**Data for review**
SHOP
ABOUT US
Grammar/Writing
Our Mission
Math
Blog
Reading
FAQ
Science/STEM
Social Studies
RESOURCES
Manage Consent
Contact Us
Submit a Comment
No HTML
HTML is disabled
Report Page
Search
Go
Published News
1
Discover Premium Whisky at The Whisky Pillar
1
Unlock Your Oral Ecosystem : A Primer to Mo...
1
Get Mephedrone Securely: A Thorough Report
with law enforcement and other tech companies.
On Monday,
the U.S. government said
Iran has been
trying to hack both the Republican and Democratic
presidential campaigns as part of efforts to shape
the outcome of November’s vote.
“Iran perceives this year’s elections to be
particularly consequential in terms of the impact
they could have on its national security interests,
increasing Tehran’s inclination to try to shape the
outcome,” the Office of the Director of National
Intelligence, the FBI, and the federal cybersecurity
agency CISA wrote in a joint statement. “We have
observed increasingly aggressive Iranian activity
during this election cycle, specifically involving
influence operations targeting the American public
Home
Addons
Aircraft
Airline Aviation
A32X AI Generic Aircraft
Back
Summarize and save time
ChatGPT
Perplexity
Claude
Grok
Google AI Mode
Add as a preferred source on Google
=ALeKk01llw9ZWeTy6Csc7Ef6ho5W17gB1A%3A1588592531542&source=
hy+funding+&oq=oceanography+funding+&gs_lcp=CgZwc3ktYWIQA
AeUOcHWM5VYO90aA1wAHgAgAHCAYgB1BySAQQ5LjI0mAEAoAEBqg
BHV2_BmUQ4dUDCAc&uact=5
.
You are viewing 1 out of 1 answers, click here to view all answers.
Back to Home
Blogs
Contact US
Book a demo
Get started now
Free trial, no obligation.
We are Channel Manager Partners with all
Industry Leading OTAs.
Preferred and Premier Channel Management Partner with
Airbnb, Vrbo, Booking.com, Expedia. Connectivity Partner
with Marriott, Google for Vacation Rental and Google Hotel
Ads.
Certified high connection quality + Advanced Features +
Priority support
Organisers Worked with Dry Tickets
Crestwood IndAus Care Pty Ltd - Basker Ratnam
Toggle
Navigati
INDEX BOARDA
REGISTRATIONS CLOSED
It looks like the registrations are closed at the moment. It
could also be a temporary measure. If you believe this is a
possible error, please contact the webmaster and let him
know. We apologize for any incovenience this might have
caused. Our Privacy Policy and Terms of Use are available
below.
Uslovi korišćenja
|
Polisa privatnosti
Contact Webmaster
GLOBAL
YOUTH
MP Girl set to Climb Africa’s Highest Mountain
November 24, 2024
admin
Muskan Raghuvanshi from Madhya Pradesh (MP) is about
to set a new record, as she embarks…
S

**Work order**
With nothing added or dropped, reproduce all the data exactly.

**Output for this task**
SHOP
ABOUT US
Grammar/Writing
Our Mission
Math
Blog
Reading
FAQ
Science/STEM
Social Studies
RESOURCES
Manage Consent
Contact Us
Submit a Comment
No HTML
HTML is disabled
Report Page
Search
Go
Published News
1
Discover Premium Whisky at The Whisky Pillar
1
Unlock Your Oral Ecosystem : A Primer to Mo...
1
Get Mephedrone Securely: A Thorough Report
with law enforcement and other tech companies.
On Monday,
the U.S. government said
Iran has been
trying to hack both the Republican and Democratic
presidential campaigns as part of efforts to shape
the outcome of November’s vote.
“Iran perceives this year’s elections to be
particularly consequential in terms of the impact
they could have on its national security interests,
increasing Tehran’s inclination to try to shape the
outcome,” the Office of the Director of National
Intelligence, the FBI, and the federal cybersecurity
agency CISA wrote in a joint statement. “We have
observed increasingly aggressive Iranian activity
during this election cycle, specifically involving
influence operations targeting the American public
Home
Addons
Aircraft
Airline Aviation
A32X AI Generic Aircraft
Back
Summarize and save time
ChatGPT
Perplexity
Claude
Grok
Google AI Mode
Add as a preferred source on Google
=ALeKk01llw9ZWeTy6Csc7Ef6ho5W17gB1A%3A1588592531542&source=
hy+funding+&oq=oceanography+funding+&gs_lcp=CgZwc3ktYWIQA
AeUOcHWM5VYO90aA1wAHgAgAHCAYgB1BySAQQ5LjI0mAEAoAEBqg
BHV2_BmUQ4dUDCAc&uact=5
.
You are viewing 1 out of 1 answers, click here to view all answers.
Back to Home
Blogs
Contact US
Book a demo
Get started now
Free trial, no obligation.
We are Channel Manager Partners with all
Industry Leading OTAs.
Preferred and Premier Channel Management Partner with
Airbnb, Vrbo, Booking.com, Expedia. Connectivity Partner
with Marriott, Google for Vacation Rental and Google Hotel
Ads.
Certified high connection quality + Advanced Features +
Priority support
Organisers Worked with Dry Tickets
Crestwood IndAus Care Pty Ltd - Basker Ratnam
Toggle
Navigati
INDEX BOARDA
REGISTRATIONS CLOSED
It looks like the registrations are closed at the moment. It
could also be a temporary measure. If you believe this is a
possible error, please contact the webmaster and let him
know. We apologize for any incovenience this might have
caused. Our Privacy Policy and Terms of Use are available
below.
Uslovi korišćenja
|
Polisa privatnosti
Contact Webmaster
GLOBAL
YOUTH
MP Girl set to Climb Africa’s Highest Mountain
November 24, 2024
admin
Muskan Raghuvanshi from Madhya Pradesh (MP) is about
to set a new record, as she embarks…
S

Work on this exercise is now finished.